SANN - Automated Network Search (ANS) - Quick Tab

You can select the Quick tab of the SANN - Automated Network Search (ANS) dialog box to access the options described here. For information on the options that are common to all tabs, see SANN - Automated Network Search (ANS).

Option Description
Network types Options in this group box specify the type of network (MLP or RBF). For each selected type, you can also specify a range for the complexity of the neural network models to be tried by the Automated Network Search (ANS). Specify the complexity of networks to be tested in terms of a range of figures for the number of hidden units. Specifying the number of hidden units exactly (that is, by setting the minimum equal to the maximum) may be beneficial if you know, or have good cause to suspect, the optimal number. In this case, it allows the Automated Network Search (ANS) to concentrate its search algorithms on other dimensions in the search such as activation functions. The larger the number of hidden units in a neural network model the stronger the model is, that is the more capable the network is to model complex relationships between the inputs and the target variables.
MLP Select the check box to include multilayer perceptron networks in the network search. The multilayer perceptron is the most common form of network. It requires iterative training, which may be quite slow for a large number of hidden units and data sets, but the networks are quite compact, execute quickly once trained, and in most problems yield better results than the other types of networks.
Min. hidden units Specifies the minimum number of hidden units to be tried by the Automated Network Search (ANS) when using MLP networks.
Max. hidden units Specifies the maximum number of hidden units to be tried by the Automated Network Search (ANS) when using MLP networks.
RBF Select the RBF check box to include radial basis function networks in the network search. Radial basis function networks tend to be slower and larger than multilayer perceptron, and often have relatively inferior performance, but they train extremely quickly when the output activation functions are the identity. They are also usually less effective than multilayer perceptrons if you have a large number of input variables (they are more sensitive to the inclusion of unnecessary inputs).
Min. hidden units Specifies the minimum number of hidden units to be tried by the Automated Network Search (ANS) when using RBF networks.
Max. hidden units Specifies the maximum number of hidden units to be tried by the Automated Network Search (ANS) when using RBF networks.
Train/Retain networks Options in this group box specify how many networks should be trained and how many networks should be retained by the ANS.
Networks to train Specifies the number of networks the Automated Network Search (ANS) should perform. The larger the number of networks trained the more detailed is the search carried out by the ANS. It is recommended that you set the value for this option as large as possible depending on your hardware speed and resources.
Networks to retain Specifies the number of neural networks tested by the Automated Network Search (ANS) that should be retained (for testing, and then insertion into the current network set). Networks with the lowest error for regression and highest classification rate for classification is retained.
Error function Specifies the error function to be used in training a network.
Sum of squares Select the check box to generate networks using the sum of squares error function. This error function is commonly used in training neural networks and available in SANN for both MLP and RBF types of networks in both regression and classification tasks.
Cross entropy Select the check box to generate networks using cross entropy error functions. This error function assumes that the data is drawn from the multinomial family of distributions and supports a direct probabilistic interpretation of the network outputs. Note that this error function is only available for classification problems. It is disabled for regression type analyses. While using the cross entropy error function, the output activation functions are automatically set to softmax. This restriction ensures that the network outputs are true class membership probabilities, which is known to enhance the performance of classification neural networks.
Note: What effect does the number of hidden units have? In general, increasing the number of hidden units increases the modeling power of the neural network (it can model a more convoluted, complex underlying function), but also makes it larger, more difficult to train, slower to operate, and more prone to over-fitting (modeling noise instead of the underlying function). Decreasing the number of hidden units has the opposite effect.

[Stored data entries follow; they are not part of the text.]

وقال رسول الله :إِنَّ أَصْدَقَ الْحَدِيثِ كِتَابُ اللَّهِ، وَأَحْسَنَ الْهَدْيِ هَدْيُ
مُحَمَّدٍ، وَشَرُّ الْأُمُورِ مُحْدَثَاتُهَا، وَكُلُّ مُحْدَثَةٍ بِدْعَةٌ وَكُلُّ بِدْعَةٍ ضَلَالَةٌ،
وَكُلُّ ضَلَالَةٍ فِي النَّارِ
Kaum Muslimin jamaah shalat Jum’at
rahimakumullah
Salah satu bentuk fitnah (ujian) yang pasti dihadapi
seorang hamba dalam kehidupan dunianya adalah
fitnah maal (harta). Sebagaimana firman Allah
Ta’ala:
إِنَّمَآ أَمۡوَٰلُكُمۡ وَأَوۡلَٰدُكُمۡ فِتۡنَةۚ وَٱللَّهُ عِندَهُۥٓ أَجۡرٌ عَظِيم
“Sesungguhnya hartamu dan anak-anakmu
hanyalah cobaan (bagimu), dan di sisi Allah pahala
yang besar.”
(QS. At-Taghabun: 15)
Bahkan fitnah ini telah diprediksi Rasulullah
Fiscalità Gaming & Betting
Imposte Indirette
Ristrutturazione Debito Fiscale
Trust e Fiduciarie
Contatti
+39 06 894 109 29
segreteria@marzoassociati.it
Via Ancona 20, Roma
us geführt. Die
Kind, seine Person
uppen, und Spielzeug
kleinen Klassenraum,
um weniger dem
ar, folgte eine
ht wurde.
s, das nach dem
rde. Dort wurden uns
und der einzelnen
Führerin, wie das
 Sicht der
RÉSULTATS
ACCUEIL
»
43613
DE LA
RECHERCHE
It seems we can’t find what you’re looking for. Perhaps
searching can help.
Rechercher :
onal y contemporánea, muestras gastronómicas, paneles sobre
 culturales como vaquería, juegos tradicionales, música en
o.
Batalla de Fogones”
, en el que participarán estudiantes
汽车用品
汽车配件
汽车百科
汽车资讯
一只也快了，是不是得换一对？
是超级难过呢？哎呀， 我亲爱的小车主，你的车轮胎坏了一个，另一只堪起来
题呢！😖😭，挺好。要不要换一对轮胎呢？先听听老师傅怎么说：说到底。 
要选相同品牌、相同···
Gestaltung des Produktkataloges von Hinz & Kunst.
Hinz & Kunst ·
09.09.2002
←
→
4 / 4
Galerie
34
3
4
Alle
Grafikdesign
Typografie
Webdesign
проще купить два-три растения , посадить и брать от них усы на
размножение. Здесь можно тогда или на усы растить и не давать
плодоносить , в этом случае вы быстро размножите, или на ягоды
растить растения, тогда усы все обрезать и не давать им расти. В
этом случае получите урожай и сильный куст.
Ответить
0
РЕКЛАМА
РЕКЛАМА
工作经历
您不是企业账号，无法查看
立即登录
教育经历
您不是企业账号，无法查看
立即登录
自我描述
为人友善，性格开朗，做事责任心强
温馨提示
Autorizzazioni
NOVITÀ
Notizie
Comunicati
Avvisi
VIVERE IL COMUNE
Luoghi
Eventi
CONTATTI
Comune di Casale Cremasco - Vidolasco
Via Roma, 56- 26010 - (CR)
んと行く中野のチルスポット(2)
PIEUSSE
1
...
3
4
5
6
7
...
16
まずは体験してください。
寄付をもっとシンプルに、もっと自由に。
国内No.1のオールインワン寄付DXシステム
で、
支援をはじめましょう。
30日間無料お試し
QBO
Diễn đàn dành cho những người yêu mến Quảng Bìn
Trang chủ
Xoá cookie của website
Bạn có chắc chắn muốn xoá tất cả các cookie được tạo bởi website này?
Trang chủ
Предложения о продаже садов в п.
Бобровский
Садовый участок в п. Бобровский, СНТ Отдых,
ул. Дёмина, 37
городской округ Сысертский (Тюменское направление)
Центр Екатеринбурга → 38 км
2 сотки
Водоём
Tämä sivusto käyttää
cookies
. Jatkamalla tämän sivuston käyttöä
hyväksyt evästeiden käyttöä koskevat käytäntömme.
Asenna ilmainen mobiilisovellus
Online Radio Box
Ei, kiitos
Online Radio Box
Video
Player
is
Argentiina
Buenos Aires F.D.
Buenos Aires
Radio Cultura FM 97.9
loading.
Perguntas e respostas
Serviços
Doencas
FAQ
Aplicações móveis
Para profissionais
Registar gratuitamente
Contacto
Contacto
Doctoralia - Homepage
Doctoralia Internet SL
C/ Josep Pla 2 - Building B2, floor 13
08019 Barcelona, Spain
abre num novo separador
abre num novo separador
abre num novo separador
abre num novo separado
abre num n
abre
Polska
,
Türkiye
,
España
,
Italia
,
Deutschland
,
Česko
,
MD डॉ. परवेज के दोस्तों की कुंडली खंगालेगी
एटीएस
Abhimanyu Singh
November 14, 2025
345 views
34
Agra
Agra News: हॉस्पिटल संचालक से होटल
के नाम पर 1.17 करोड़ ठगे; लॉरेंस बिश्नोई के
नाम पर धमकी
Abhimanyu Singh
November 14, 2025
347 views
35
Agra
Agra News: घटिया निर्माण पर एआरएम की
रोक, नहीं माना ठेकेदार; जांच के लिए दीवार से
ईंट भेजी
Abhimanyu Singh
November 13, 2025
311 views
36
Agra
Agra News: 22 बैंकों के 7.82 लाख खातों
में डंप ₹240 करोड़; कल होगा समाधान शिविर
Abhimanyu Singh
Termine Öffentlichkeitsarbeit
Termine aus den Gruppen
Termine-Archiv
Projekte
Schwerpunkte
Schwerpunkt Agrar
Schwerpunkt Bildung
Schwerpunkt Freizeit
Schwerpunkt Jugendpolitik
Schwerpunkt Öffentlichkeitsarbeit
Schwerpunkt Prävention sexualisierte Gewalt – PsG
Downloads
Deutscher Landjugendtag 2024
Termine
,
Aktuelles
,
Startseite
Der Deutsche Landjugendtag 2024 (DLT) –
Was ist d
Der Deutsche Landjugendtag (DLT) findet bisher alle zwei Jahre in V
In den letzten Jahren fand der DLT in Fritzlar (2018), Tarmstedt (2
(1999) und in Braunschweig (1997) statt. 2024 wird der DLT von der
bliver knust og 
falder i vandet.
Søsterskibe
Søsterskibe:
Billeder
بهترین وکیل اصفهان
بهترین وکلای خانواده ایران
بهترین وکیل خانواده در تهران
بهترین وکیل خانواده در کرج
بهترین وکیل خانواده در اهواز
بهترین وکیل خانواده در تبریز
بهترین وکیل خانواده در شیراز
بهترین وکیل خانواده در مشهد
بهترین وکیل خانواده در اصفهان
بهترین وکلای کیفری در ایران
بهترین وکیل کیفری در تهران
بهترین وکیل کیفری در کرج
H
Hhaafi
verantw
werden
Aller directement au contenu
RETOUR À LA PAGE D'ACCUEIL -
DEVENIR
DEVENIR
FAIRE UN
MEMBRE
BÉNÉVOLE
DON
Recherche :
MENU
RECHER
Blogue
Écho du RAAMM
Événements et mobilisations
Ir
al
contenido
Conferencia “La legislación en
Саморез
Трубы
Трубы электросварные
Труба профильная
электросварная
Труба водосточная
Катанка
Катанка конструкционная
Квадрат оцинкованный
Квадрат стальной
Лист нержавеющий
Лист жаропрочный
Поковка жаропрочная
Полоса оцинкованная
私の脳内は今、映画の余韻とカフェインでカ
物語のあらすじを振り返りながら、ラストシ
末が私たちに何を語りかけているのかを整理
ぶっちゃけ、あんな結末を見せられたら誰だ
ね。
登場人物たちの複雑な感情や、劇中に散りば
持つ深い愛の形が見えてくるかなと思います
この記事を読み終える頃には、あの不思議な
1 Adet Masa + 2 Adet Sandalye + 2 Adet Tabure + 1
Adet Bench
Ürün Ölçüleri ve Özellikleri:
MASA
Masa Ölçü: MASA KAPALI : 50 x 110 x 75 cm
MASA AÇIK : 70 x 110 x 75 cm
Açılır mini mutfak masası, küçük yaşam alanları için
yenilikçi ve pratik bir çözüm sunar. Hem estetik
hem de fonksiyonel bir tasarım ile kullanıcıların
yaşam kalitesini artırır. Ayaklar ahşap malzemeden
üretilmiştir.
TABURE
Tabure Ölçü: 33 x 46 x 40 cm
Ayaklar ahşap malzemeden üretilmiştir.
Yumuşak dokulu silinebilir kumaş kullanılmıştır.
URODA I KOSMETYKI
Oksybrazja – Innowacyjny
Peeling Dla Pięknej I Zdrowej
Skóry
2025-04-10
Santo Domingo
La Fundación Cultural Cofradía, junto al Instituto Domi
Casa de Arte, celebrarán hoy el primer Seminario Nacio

If your data is from a fairly simple function or is very noisy, or if you have too few cases, a network with relatively few hidden units is preferable. If, in experimenting with different numbers of hidden units you find that larger networks have better training performance, but worse selection performance, then you are probably over-fitting and should revert to smaller networks.

To combat overfitting SANN uses a test sample, which you can specify in the Data selection dialog box. This can help the SANN training algorithm. This test sample is never used to train the neural network (that is, to learn the data), but rather used to monitor performance throughout training at the end of each iteration cycle.